Hitchens also explores the curious case of Elias P. Demetracopoulos, an exiled Greek journalist who criticized the Nixon regime for its support of the Greek military dictatorship. Demetracopoulos uncovered that the Nixon 1968 presidential campaign received $549,000 from the Greek dictatorship through the ultra-conservative Greek businessman Thomas Pappas. Presidential campaign contributions from foreign governments are illegal in US elections. Furthermore, being that the Greek dictatorship was a recipient of CIA funds, it could mean that CIA money had been rerouted back to a presidential campaign. Hitchens argues that the Watergate burglary may have been an attempt to ascertain whether the Democrats had knowledge of the Pappas connection, among other things. Demetracoupoulos himself discovered a previously classified document that refers to his own death, which begins Hitchen’s exploration of a Kissinger-backed plot to kill him.

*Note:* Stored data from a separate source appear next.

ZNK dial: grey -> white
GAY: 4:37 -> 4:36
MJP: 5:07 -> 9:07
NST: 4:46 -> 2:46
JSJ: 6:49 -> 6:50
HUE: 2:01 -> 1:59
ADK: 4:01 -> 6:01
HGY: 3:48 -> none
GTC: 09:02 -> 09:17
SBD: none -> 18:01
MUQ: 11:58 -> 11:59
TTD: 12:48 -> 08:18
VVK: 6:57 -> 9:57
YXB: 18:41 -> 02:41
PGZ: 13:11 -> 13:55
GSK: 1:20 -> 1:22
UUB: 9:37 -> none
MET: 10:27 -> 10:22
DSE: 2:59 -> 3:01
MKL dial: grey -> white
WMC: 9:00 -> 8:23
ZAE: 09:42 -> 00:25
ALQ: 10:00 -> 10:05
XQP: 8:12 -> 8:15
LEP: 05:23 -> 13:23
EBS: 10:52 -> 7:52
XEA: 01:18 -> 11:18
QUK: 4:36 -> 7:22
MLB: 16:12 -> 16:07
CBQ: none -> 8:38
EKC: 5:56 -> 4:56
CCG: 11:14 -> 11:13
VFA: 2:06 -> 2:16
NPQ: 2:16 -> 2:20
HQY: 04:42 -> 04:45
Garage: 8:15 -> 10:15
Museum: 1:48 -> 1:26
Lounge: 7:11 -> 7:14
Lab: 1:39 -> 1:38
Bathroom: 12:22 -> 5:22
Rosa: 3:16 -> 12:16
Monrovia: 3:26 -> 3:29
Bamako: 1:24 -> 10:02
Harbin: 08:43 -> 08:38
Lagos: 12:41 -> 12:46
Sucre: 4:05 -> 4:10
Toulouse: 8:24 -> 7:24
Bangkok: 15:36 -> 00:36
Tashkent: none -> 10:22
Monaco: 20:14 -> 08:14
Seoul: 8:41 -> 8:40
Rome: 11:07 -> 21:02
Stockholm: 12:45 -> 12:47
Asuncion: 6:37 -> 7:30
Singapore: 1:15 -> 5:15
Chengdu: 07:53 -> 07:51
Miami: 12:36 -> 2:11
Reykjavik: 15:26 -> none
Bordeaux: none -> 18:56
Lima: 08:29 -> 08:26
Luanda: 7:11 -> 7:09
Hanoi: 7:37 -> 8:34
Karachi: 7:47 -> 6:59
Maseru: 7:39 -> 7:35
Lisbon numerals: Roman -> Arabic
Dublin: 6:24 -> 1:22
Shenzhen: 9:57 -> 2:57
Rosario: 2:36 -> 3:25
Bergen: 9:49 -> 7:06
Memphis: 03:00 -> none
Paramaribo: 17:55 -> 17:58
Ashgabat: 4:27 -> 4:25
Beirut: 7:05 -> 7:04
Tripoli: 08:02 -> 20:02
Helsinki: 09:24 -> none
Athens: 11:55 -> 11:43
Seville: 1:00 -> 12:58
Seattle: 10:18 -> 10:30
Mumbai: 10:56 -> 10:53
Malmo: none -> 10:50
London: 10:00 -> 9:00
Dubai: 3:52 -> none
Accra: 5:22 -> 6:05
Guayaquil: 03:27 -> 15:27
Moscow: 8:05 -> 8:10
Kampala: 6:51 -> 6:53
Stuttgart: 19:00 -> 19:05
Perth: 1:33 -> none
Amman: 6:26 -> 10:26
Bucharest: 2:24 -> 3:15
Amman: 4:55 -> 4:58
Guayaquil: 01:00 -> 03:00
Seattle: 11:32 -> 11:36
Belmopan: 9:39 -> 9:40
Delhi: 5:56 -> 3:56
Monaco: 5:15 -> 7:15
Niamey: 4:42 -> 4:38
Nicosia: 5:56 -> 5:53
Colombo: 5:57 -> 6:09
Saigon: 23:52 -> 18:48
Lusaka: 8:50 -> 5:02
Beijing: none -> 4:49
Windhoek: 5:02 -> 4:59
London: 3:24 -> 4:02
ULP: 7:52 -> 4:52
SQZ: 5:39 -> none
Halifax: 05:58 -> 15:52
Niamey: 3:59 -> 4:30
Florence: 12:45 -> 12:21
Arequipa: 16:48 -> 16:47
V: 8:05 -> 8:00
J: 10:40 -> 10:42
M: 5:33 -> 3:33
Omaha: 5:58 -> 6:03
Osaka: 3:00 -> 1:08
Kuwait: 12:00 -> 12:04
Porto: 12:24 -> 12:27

In each of these stories Hitchens thoroughly implicates Kissinger in the crime discussed, weather he planned it, assisted in carrying it out or merely approved it. He includes an appendix discussing Kissinger’s private consulting firm Kissinger Associates. “The Associates” help such client-firms as American Express, ITT Lockheed, Anheuser-Busch, the Banca Nazionale del Lavoro, Coca-Cola, and Union Carbide deal with (usually repressive) governments, such as Saddam Hussein’s Iraq. These dealings allowed Kissinger to personally profit from his political activities and connections.
Hitchens points out that many who have worked with Kissinger have done jail time or have resigned from government positions in disgrace, though some did go on to work in subsequent administrations. His book is an excellent indictment not only of a vicious political operative, but the political system that allowed Kissinger to thrive. It also does much to put to rest the notion of America as a benevolent hegemony, or even the possibility of benevolent foreign intervention. Furthermore, in the case of Hillary Clinton, it is an indictment of the current political establishment, being that its presidential front-runner openly brags of her association with this man.